Follow up: Could you solve it without converting the integer to a string?

Intuition

The core intuition behind solving the palindrome number problem lies in understanding what a palindrome is: a sequence that reads the same backward as forward. For an integer, this means that if we reverse the digits of the number, it should remain the same as the original number.

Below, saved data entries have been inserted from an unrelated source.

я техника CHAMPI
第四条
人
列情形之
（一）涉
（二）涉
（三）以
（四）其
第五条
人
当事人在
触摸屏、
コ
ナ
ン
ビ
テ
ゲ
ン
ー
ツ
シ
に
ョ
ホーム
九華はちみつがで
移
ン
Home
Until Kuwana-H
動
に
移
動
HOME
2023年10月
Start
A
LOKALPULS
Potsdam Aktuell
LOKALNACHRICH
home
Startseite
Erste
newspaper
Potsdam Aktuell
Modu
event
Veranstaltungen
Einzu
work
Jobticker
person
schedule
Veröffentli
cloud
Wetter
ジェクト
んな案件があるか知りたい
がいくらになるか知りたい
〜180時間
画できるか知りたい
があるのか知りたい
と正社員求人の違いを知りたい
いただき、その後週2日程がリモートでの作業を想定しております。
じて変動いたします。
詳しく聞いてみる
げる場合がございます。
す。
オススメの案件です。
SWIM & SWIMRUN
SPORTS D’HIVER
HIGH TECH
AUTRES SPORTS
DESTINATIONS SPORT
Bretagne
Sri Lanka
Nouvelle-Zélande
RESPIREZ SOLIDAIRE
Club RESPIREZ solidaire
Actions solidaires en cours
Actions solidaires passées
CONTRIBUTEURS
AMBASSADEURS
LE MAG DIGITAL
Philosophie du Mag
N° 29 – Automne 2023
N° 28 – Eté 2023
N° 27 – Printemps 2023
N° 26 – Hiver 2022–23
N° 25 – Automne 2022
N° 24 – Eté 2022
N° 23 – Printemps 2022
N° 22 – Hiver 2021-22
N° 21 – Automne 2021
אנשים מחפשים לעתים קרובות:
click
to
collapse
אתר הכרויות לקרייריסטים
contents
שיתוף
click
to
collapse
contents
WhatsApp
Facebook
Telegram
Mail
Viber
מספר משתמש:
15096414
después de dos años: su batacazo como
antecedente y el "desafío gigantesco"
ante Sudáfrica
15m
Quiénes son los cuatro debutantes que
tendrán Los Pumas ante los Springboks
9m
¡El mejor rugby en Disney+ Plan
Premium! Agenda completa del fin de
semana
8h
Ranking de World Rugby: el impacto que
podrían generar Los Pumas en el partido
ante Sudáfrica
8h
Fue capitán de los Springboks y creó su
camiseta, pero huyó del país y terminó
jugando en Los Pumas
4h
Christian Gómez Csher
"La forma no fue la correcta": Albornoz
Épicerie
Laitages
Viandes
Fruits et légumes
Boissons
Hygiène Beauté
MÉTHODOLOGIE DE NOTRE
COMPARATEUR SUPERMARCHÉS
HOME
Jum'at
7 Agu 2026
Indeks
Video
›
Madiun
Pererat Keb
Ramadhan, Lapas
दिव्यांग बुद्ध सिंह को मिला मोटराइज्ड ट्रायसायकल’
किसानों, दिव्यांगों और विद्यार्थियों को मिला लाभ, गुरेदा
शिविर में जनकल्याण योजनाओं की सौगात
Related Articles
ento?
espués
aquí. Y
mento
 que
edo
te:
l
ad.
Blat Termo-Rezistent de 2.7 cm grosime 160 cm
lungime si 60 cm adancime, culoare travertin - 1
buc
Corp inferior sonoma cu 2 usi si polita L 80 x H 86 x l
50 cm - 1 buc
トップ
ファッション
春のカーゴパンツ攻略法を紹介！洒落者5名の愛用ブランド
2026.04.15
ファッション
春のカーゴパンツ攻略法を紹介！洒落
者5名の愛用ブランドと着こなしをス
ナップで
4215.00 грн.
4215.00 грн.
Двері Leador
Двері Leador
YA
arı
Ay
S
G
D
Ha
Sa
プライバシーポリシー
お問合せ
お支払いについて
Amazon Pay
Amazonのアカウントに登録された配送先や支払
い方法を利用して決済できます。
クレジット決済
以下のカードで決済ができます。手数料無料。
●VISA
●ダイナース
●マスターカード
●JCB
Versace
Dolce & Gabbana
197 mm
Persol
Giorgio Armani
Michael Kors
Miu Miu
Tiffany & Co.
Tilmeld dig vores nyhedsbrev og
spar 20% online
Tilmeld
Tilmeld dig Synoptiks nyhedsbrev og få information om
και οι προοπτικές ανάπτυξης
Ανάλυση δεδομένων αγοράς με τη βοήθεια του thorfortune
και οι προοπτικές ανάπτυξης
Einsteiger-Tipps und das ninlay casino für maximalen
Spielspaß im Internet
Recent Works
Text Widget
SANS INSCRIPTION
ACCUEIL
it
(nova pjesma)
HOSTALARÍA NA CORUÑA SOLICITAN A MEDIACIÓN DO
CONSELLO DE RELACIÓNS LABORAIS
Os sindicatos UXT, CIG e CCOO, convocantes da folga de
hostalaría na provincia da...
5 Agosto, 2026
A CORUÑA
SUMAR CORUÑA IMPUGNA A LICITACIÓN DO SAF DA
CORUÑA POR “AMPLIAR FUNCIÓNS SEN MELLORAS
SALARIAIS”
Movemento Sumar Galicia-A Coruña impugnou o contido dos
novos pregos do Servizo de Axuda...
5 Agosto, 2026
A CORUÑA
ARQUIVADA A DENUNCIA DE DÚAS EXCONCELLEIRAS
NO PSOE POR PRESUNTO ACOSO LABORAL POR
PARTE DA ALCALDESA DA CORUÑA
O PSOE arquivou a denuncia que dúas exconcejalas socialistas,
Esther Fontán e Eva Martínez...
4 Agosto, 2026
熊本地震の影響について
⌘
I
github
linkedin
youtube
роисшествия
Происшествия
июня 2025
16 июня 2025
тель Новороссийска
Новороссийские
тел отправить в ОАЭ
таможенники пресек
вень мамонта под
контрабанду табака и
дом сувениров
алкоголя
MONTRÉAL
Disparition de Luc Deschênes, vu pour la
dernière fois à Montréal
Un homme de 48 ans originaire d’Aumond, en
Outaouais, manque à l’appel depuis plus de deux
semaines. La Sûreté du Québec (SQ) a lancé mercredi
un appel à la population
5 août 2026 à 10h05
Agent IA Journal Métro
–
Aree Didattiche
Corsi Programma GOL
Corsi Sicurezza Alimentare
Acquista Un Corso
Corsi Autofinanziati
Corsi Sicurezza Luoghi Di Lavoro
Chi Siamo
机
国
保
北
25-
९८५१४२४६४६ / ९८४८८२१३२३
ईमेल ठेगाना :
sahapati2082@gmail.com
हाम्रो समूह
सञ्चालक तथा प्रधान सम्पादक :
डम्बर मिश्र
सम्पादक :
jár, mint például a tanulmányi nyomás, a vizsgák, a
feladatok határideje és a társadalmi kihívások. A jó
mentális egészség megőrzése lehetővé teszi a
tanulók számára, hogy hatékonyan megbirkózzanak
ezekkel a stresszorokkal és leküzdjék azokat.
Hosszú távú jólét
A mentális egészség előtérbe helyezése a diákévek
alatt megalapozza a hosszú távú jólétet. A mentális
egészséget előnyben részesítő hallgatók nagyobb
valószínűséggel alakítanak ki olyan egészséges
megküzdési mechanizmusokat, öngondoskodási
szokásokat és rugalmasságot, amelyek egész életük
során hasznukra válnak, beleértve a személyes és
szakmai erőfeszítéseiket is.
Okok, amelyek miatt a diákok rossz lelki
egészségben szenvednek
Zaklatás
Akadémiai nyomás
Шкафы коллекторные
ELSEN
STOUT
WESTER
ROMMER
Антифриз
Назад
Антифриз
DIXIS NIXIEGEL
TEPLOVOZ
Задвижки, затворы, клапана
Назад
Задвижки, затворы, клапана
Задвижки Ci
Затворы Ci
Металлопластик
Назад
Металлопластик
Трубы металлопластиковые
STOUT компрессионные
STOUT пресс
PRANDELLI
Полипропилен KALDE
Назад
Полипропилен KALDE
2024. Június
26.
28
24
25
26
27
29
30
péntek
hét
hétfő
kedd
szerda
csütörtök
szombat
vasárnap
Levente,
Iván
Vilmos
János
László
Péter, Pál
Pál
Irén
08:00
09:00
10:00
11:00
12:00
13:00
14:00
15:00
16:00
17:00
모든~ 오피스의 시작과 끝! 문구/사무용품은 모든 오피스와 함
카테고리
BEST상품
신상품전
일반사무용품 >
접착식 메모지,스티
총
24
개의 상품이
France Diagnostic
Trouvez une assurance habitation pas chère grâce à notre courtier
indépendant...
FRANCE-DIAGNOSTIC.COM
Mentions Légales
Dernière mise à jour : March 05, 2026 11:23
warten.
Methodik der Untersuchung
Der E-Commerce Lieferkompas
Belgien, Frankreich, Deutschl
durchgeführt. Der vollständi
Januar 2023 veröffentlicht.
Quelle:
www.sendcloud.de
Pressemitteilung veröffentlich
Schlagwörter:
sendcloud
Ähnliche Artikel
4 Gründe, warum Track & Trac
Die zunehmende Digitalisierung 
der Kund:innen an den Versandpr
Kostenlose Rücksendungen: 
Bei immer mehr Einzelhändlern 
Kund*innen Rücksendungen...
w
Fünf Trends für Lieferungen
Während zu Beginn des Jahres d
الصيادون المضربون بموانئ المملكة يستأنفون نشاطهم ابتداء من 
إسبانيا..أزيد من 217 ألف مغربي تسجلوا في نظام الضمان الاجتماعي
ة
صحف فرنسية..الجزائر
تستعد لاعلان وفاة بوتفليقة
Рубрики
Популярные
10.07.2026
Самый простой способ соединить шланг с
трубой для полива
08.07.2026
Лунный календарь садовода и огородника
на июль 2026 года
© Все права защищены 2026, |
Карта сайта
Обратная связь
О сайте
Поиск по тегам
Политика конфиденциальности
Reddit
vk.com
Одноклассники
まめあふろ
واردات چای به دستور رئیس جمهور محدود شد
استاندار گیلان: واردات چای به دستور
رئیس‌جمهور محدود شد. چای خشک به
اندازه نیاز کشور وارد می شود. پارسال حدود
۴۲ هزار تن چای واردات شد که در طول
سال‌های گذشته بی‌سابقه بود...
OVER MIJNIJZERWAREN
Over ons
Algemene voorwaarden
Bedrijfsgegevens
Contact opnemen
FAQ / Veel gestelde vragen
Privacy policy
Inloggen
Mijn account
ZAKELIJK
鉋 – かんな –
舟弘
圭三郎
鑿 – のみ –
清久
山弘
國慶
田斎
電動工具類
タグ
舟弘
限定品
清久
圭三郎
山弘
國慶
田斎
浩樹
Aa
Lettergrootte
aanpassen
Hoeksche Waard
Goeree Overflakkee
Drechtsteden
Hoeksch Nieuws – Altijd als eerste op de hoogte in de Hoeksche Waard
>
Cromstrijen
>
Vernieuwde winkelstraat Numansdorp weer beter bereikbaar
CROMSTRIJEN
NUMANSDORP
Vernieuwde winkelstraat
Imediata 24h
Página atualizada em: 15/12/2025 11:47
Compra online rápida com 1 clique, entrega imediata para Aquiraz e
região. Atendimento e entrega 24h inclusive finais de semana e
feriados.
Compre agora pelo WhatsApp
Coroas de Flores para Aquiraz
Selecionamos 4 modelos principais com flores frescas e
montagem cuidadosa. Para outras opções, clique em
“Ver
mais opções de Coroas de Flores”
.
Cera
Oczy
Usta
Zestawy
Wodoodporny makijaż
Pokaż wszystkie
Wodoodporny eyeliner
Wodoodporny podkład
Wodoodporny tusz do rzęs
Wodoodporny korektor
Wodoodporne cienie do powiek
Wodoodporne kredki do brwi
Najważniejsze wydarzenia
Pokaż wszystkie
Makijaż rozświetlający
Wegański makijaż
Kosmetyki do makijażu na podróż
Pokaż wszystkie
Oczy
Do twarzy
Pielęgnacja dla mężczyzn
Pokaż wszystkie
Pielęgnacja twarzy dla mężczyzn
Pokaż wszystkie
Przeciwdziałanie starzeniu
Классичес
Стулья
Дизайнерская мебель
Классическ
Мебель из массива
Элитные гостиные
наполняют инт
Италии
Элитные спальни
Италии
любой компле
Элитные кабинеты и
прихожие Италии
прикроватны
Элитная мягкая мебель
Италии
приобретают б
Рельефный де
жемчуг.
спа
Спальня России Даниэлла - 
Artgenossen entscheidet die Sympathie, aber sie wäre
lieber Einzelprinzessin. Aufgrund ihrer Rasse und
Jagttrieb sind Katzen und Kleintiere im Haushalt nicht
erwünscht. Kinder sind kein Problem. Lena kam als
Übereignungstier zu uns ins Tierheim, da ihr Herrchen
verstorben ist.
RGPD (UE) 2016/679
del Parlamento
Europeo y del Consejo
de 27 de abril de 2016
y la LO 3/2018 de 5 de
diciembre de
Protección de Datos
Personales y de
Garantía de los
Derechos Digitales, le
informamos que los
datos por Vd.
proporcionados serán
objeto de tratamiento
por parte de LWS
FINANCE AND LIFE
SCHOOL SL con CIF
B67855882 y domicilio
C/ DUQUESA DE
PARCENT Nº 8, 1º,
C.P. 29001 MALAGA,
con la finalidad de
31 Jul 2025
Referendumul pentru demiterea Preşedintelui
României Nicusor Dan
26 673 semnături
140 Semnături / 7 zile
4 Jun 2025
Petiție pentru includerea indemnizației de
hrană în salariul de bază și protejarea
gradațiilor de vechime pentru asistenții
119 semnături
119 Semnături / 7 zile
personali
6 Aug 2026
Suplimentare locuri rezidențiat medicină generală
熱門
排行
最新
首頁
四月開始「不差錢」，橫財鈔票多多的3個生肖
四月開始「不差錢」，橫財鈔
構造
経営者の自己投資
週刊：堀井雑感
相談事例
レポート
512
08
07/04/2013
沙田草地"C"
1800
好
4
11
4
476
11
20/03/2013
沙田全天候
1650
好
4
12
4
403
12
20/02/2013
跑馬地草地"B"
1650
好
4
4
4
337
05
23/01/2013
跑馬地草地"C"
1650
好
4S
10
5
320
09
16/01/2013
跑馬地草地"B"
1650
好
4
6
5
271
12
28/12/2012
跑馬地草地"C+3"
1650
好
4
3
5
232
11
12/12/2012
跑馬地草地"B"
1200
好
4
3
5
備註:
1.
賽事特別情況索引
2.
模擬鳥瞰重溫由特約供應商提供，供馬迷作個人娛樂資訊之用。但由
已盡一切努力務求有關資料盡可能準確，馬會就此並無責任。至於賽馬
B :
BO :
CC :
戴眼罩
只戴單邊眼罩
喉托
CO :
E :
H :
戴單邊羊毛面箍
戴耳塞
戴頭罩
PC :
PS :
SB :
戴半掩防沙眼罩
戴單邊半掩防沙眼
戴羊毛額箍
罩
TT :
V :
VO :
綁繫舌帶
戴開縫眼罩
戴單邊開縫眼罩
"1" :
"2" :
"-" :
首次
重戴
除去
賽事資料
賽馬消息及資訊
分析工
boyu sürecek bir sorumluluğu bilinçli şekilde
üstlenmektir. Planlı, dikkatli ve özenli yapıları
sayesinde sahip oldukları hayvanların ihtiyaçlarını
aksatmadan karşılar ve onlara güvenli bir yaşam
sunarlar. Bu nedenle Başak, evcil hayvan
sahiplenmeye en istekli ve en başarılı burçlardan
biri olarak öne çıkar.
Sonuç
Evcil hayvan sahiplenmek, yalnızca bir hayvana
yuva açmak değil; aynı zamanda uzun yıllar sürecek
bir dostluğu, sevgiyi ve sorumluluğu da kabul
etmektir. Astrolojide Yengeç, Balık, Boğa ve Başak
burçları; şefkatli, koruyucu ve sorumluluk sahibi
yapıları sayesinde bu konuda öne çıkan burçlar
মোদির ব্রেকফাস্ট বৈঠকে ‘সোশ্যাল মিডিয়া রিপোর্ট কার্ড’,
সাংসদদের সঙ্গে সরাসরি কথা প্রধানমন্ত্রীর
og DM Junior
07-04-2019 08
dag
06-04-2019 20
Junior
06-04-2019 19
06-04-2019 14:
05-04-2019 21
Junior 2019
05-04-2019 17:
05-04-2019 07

Here's the thought process:

• Negative Numbers: Any negative number cannot be a palindrome due to the presence of the minus sign -, which cannot be at the end of a number.
• Reversal and Comparison: If we can reverse the number and it remains unchanged, it's a palindrome.
• Efficiency Considerations: While converting the number to a string and reversing it is straightforward, doing so increases the space complexity. An in-place mathematical reversal could be more efficient.

Approach

Our approach starts by handling the simplest and most intuitive method: converting the number to a string and then comparing the original string with its reversed version. This method is easy to understand and implement but uses extra space for the string conversion.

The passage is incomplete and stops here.